The usual playground for first thinking about entropy is the ideal gas and the usual example given the student is the computation of the entropy change of the free expansion of a gas.  The context of this discussion usually follows upon the heels of an introduction to the kinetic theory of gases – a theory that presupposes the existence of atoms.  The free expansion of gas is, perhaps, the most radical of all irreversible processes.  There is no orderly flow, the very concept of a continuum fails to apply; every atom goes its own way and no macroscopic evolution of thermodynamic state can even be imagined. 

And yet, almost blithely, textbooks argue the ease at which the entropy change in such a process can calculated.  The argument goes as follows.  From the kinetic theory of gases, one can show that during a free expansion, the internal energy does not change.  The reason for this is that the gas does no work (that is what ‘free’ really means) and the process happens fast enough that no heat is transferred in or out.  Since the change in internal energy is given by

\[ \Delta U = n C_V \Delta T \; \]

any ideal gas process that doesn’t change the internal energy also leaves the temperature unchanged.  The matching thermodynamic process, where reversibility and equilibrium are maintained at all times is the isothermal expansion. 

The first law

\[ dU = dQ – dW \; \]

can be specialized to any reversible ideal gas process, to yield

\[ n C_V dT = dQ – p dV = dQ – \frac{n R T}{V} dV \; .\]

Solving for $$dQ/T$$ gives

\[ \frac{dQ}{T} = n R \frac{dV}{V} + n C_V \frac{dT}{T} \; .\]

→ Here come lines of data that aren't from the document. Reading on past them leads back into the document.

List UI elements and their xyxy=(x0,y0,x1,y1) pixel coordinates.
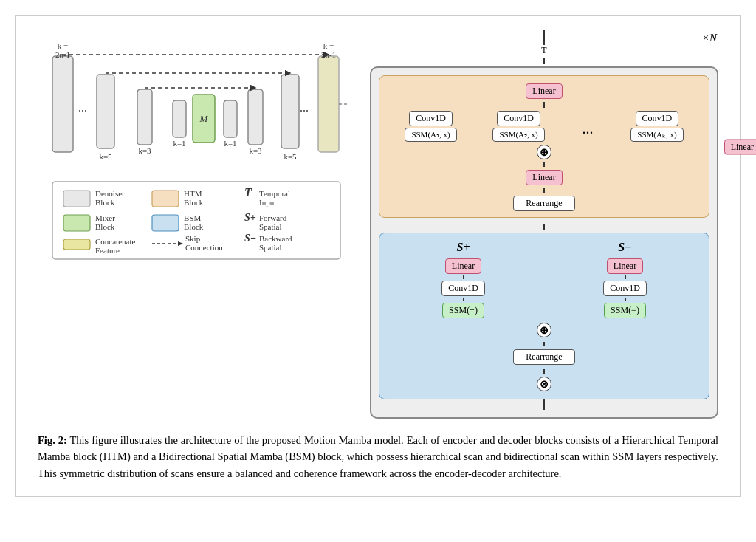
line-sp1 xyxy=(463,275,464,279)
top-line xyxy=(543,30,545,45)
arrow2 xyxy=(543,162,545,167)
t-label: T xyxy=(541,45,546,56)
svg-text:Concatenate: Concatenate xyxy=(95,237,135,246)
svg-text:k=3: k=3 xyxy=(249,146,262,155)
svg-text:k=1: k=1 xyxy=(173,139,185,148)
bsm-times-circle: ⊗ xyxy=(537,377,551,391)
svg-text:Block: Block xyxy=(95,222,115,231)
svg-rect-38 xyxy=(152,215,179,231)
caption: Fig. 2: This figure illustrates the arch… xyxy=(38,432,718,481)
bsm-cols: S+ Linear Conv1D SSM(+) S− Linear xyxy=(387,241,701,318)
arrow-out xyxy=(543,399,545,410)
bsm-arrow2 xyxy=(543,369,545,374)
ssm-group-2: Conv1D SSM(A₂, x) xyxy=(492,111,544,142)
svg-text:Block: Block xyxy=(95,198,115,207)
conv1d-row: Conv1D SSM(A₁, x) Conv1D SSM(A₂, x) ... … xyxy=(387,111,701,142)
arrow1 xyxy=(543,102,545,108)
dots: ... xyxy=(581,120,595,137)
bsm-plus-row: ⊕ xyxy=(387,323,701,337)
svg-text:Temporal: Temporal xyxy=(259,189,290,198)
bsm-block: S+ Linear Conv1D SSM(+) S− Linear xyxy=(379,233,709,399)
diagram-row: k = 2n-1 k=5 k=3 k=1 M k=1 k=3 xyxy=(38,30,718,419)
top-input: T xyxy=(370,30,718,64)
ssm-sm: SSM(−) xyxy=(604,303,646,318)
svg-text:T: T xyxy=(244,186,252,199)
right-diagram: ×N T Linear xyxy=(370,30,718,419)
ssm-group-k: Conv1D SSM(Aₖ, x) xyxy=(630,111,683,142)
svg-rect-7 xyxy=(173,100,186,137)
svg-text:k=3: k=3 xyxy=(138,146,151,155)
svg-text:Block: Block xyxy=(184,222,204,231)
figure-container: k = 2n-1 k=5 k=3 k=1 M k=1 k=3 xyxy=(15,15,741,497)
s-plus-label: S+ xyxy=(456,241,470,254)
ssm-k: SSM(Aₖ, x) xyxy=(630,128,683,142)
line-sp2 xyxy=(463,298,464,301)
s-minus-col: S− Linear Conv1D SSM(−) xyxy=(549,241,701,318)
svg-text:···: ··· xyxy=(300,105,309,117)
conv1d-1: Conv1D xyxy=(409,111,453,126)
svg-text:Spatial: Spatial xyxy=(259,243,282,252)
svg-rect-5 xyxy=(137,89,152,145)
svg-text:Block: Block xyxy=(184,198,204,207)
bsm-rearrange-row: Rearrange xyxy=(387,349,701,365)
svg-rect-17 xyxy=(318,56,339,152)
rearrange-row: Rearrange xyxy=(387,196,701,211)
s-minus-label: S− xyxy=(618,241,632,254)
svg-rect-29 xyxy=(152,191,179,207)
svg-text:M: M xyxy=(199,113,209,124)
caption-label: Fig. 2: xyxy=(38,434,67,446)
svg-text:S−: S− xyxy=(244,233,256,244)
svg-text:Backward: Backward xyxy=(259,234,292,243)
svg-text:Spatial: Spatial xyxy=(259,222,282,231)
bsm-arrow1 xyxy=(543,342,545,346)
linear-sp: Linear xyxy=(445,258,481,274)
svg-rect-0 xyxy=(52,56,73,152)
conv1d-2: Conv1D xyxy=(497,111,540,126)
svg-rect-11 xyxy=(224,100,237,137)
s-plus-col: S+ Linear Conv1D SSM(+) xyxy=(387,241,540,318)
line-sm1 xyxy=(625,275,626,279)
bsm-times-row: ⊗ xyxy=(387,377,701,391)
rearrange-box: Rearrange xyxy=(513,196,574,211)
svg-text:Forward: Forward xyxy=(259,213,287,222)
bsm-plus-circle: ⊕ xyxy=(537,323,551,337)
svg-text:k=5: k=5 xyxy=(99,152,112,161)
linear-top-box: Linear xyxy=(526,83,562,99)
svg-rect-26 xyxy=(63,191,90,207)
xn-label: ×N xyxy=(702,32,717,44)
ssm-2: SSM(A₂, x) xyxy=(492,128,544,142)
linear-right-box: Linear xyxy=(724,139,756,154)
svg-text:···: ··· xyxy=(78,105,87,117)
svg-text:k=5: k=5 xyxy=(284,152,297,161)
svg-text:k=1: k=1 xyxy=(224,139,236,148)
svg-text:Input: Input xyxy=(259,198,276,207)
arrow3 xyxy=(543,188,545,193)
conv1d-sp: Conv1D xyxy=(441,281,485,296)
svg-text:Denoiser: Denoiser xyxy=(95,189,125,198)
svg-text:S+: S+ xyxy=(244,212,256,223)
linear-bottom-box: Linear xyxy=(526,170,562,185)
svg-rect-15 xyxy=(281,75,299,148)
ssm-1: SSM(A₁, x) xyxy=(405,128,456,142)
svg-text:Mixer: Mixer xyxy=(95,213,115,222)
svg-rect-44 xyxy=(63,239,90,250)
svg-text:Feature: Feature xyxy=(95,246,120,255)
svg-rect-3 xyxy=(97,75,114,148)
t-line xyxy=(543,58,545,64)
svg-text:HTM: HTM xyxy=(184,189,202,198)
ssm-group-1: Conv1D SSM(A₁, x) xyxy=(405,111,456,142)
plus-op-row: ⊕ xyxy=(387,145,701,159)
svg-text:Connection: Connection xyxy=(185,243,223,252)
caption-text: This figure illustrates the architecture… xyxy=(38,434,718,479)
htm-block: Linear Conv1D SSM(A₁, x) Conv1D SSM(A₂, … xyxy=(379,75,709,218)
ssm-sp: SSM(+) xyxy=(442,303,484,318)
svg-text:Skip: Skip xyxy=(185,234,201,243)
left-diagram: k = 2n-1 k=5 k=3 k=1 M k=1 k=3 xyxy=(38,30,348,267)
linear-right-container: Linear xyxy=(724,139,756,154)
linear-top-row: Linear xyxy=(387,83,701,99)
conv1d-3: Conv1D xyxy=(636,111,679,126)
linear-sm: Linear xyxy=(607,258,643,274)
line-sm2 xyxy=(625,298,626,301)
svg-text:k =: k = xyxy=(323,41,334,50)
arrow-between xyxy=(543,224,545,230)
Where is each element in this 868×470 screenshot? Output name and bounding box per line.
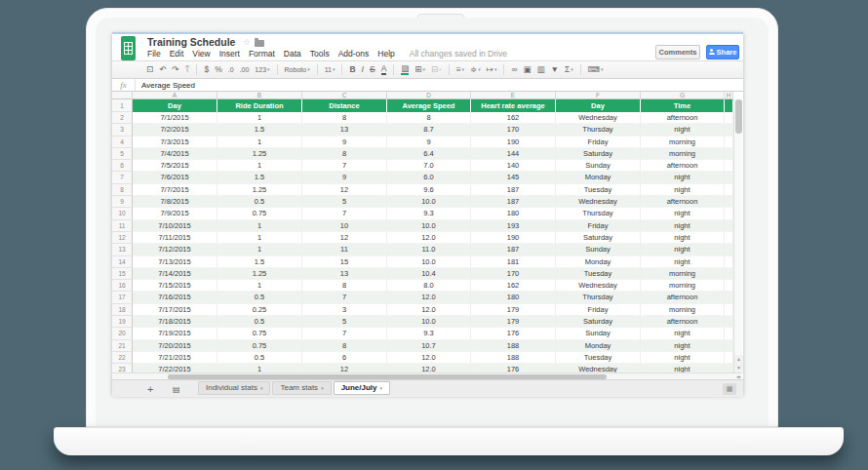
cell[interactable]: night bbox=[641, 220, 725, 232]
cell[interactable]: 6 bbox=[302, 352, 387, 364]
cell[interactable]: 176 bbox=[471, 364, 556, 372]
cell[interactable]: 145 bbox=[471, 172, 556, 183]
cell[interactable]: Distance bbox=[302, 99, 387, 112]
cell[interactable]: Thursday bbox=[556, 292, 641, 303]
bold-icon[interactable]: B bbox=[349, 65, 355, 74]
cell[interactable]: 1 bbox=[217, 137, 302, 148]
cell[interactable] bbox=[725, 172, 733, 183]
cell[interactable] bbox=[725, 292, 733, 303]
cell[interactable]: 12.0 bbox=[387, 304, 471, 316]
cell[interactable]: Tuesday bbox=[556, 184, 641, 196]
cell[interactable] bbox=[725, 364, 733, 372]
cell[interactable]: 7/7/2015 bbox=[133, 184, 217, 196]
cell[interactable]: 8.0 bbox=[387, 280, 471, 292]
number-format-icon[interactable]: 123▾ bbox=[255, 66, 269, 73]
cell[interactable]: 181 bbox=[471, 256, 556, 268]
sheets-logo-icon[interactable] bbox=[121, 36, 136, 60]
cell[interactable]: 7/4/2015 bbox=[133, 148, 217, 160]
menu-data[interactable]: Data bbox=[284, 49, 301, 59]
cell[interactable]: Ride Duration bbox=[217, 99, 302, 112]
cell[interactable]: 11.0 bbox=[387, 244, 471, 255]
folder-icon[interactable] bbox=[255, 40, 264, 47]
cell[interactable] bbox=[725, 184, 733, 196]
insert-link-icon[interactable]: ∞ bbox=[511, 65, 517, 74]
cell[interactable]: 1 bbox=[217, 160, 302, 172]
cell[interactable]: 10.0 bbox=[387, 196, 471, 208]
menu-addons[interactable]: Add-ons bbox=[338, 49, 370, 59]
cell[interactable] bbox=[725, 124, 733, 136]
column-header-D[interactable]: D bbox=[387, 92, 471, 99]
cell[interactable]: Average Speed bbox=[387, 99, 471, 112]
cell[interactable] bbox=[725, 148, 733, 160]
cell[interactable]: 176 bbox=[471, 328, 556, 339]
cell[interactable]: 0.75 bbox=[217, 328, 302, 339]
cell[interactable]: 190 bbox=[471, 137, 556, 148]
cell[interactable]: Monday bbox=[556, 172, 641, 183]
cell[interactable]: 7/9/2015 bbox=[133, 208, 217, 219]
cell[interactable]: 180 bbox=[471, 208, 556, 219]
insert-chart-icon[interactable]: ▥ bbox=[536, 65, 544, 74]
cell[interactable]: 0.5 bbox=[217, 292, 302, 303]
row-header-12[interactable]: 12 bbox=[112, 232, 133, 244]
cell[interactable]: 179 bbox=[471, 316, 556, 328]
row-header-3[interactable]: 3 bbox=[112, 124, 133, 136]
row-header-11[interactable]: 11 bbox=[112, 220, 133, 232]
cell[interactable]: 187 bbox=[471, 244, 556, 255]
cell[interactable]: 5 bbox=[302, 196, 387, 208]
strikethrough-icon[interactable]: S bbox=[370, 65, 375, 74]
row-header-18[interactable]: 18 bbox=[112, 304, 133, 316]
column-header-B[interactable]: B bbox=[217, 92, 302, 99]
cell[interactable]: Wednesday bbox=[556, 364, 641, 372]
select-all-corner[interactable] bbox=[112, 92, 133, 99]
cell[interactable]: 7/6/2015 bbox=[133, 172, 217, 183]
cell[interactable]: 7/15/2015 bbox=[133, 280, 217, 292]
cell[interactable]: 0.75 bbox=[217, 340, 302, 352]
functions-icon[interactable]: Σ▾ bbox=[565, 65, 573, 74]
cell[interactable]: 179 bbox=[471, 304, 556, 316]
cell[interactable]: 7/5/2015 bbox=[133, 160, 217, 172]
row-header-15[interactable]: 15 bbox=[112, 268, 133, 280]
cell[interactable]: 190 bbox=[471, 232, 556, 244]
cell[interactable]: 1.5 bbox=[217, 256, 302, 268]
cell[interactable]: afternoon bbox=[641, 112, 725, 124]
menu-edit[interactable]: Edit bbox=[170, 49, 184, 59]
cell[interactable] bbox=[725, 220, 733, 232]
comments-button[interactable]: Comments bbox=[655, 45, 700, 59]
cell[interactable]: 7/12/2015 bbox=[133, 244, 217, 255]
cell[interactable]: Sunday bbox=[556, 160, 641, 172]
cell[interactable]: 7/19/2015 bbox=[133, 328, 217, 339]
row-header-19[interactable]: 19 bbox=[112, 316, 133, 328]
cell[interactable]: 12 bbox=[302, 184, 387, 196]
cell[interactable]: 180 bbox=[471, 292, 556, 303]
cell[interactable]: 9.3 bbox=[387, 328, 471, 339]
percent-format-icon[interactable]: % bbox=[215, 65, 222, 74]
row-header-8[interactable]: 8 bbox=[112, 184, 133, 196]
cell[interactable]: Thursday bbox=[556, 208, 641, 219]
cell[interactable]: 1 bbox=[217, 244, 302, 255]
cell[interactable]: 10.0 bbox=[387, 256, 471, 268]
cell[interactable]: 1 bbox=[217, 112, 302, 124]
cell[interactable]: afternoon bbox=[641, 316, 725, 328]
star-icon[interactable]: ☆ bbox=[243, 37, 251, 47]
merge-cells-icon[interactable]: ⊟▾ bbox=[431, 65, 442, 74]
print-icon[interactable]: ⊡ bbox=[146, 65, 153, 74]
cell[interactable]: night bbox=[641, 328, 725, 339]
fill-color-icon[interactable]: ▨ bbox=[401, 64, 409, 75]
cell[interactable]: 1 bbox=[217, 232, 302, 244]
cell[interactable] bbox=[725, 112, 733, 124]
cell[interactable]: night bbox=[641, 184, 725, 196]
cell[interactable]: morning bbox=[641, 304, 725, 316]
cell[interactable]: night bbox=[641, 256, 725, 268]
cell[interactable]: 10 bbox=[302, 220, 387, 232]
cell[interactable]: 10.4 bbox=[387, 268, 471, 280]
cell[interactable] bbox=[725, 256, 733, 268]
cell[interactable]: 1.5 bbox=[217, 172, 302, 183]
horizontal-scrollbar[interactable]: ◂▸ bbox=[112, 372, 742, 379]
cell[interactable] bbox=[725, 304, 733, 316]
cell[interactable]: 1 bbox=[217, 280, 302, 292]
cell[interactable]: 0.5 bbox=[217, 352, 302, 364]
row-header-2[interactable]: 2 bbox=[112, 112, 133, 124]
cell[interactable]: Monday bbox=[556, 340, 641, 352]
cell[interactable]: 162 bbox=[471, 112, 556, 124]
sheet-tab-junejuly[interactable]: June/July▾ bbox=[334, 381, 390, 395]
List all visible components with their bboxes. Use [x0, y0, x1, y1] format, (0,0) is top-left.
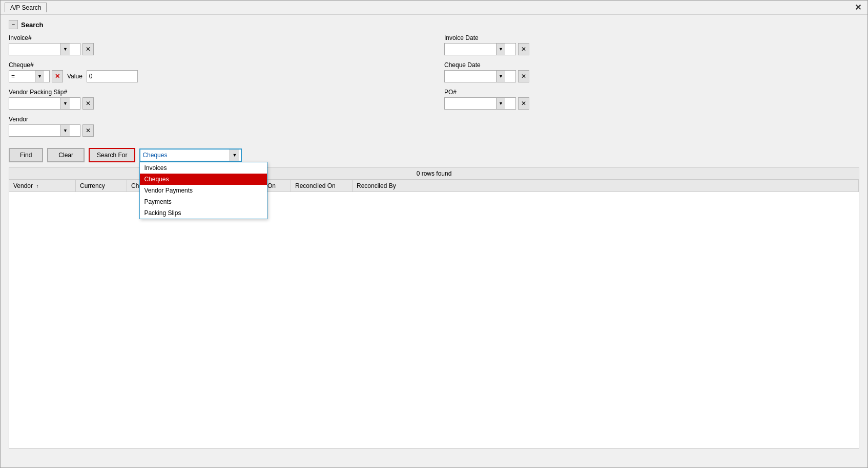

Integrating both sides from the initial to final state gives

\[ S_f – S_I = \int_i^{f} \frac{dQ}{T} = n R \ln \left( \frac{V_f}{V_i} \right) + n C_V \ln \left( \frac{T_f}{T_i} \right) \; .\]

This simplifies for an isothermal process to be

\[ S_f – S_i = n R \ln \left( \frac{V_f}{V_i} \right) \; .\]

So, the change in entropy for a free expansion must be exactly equal to the expression above even though, as the free expansion occurs, there is a complete absence of anything resemble a volume.  This is a subtle result that gets only more subtle when one reflects on the fact that statistical mechanics wasn’t available when the concept of entropy first appeared.

It is for this reason that the next several blogs will be looking at entropy.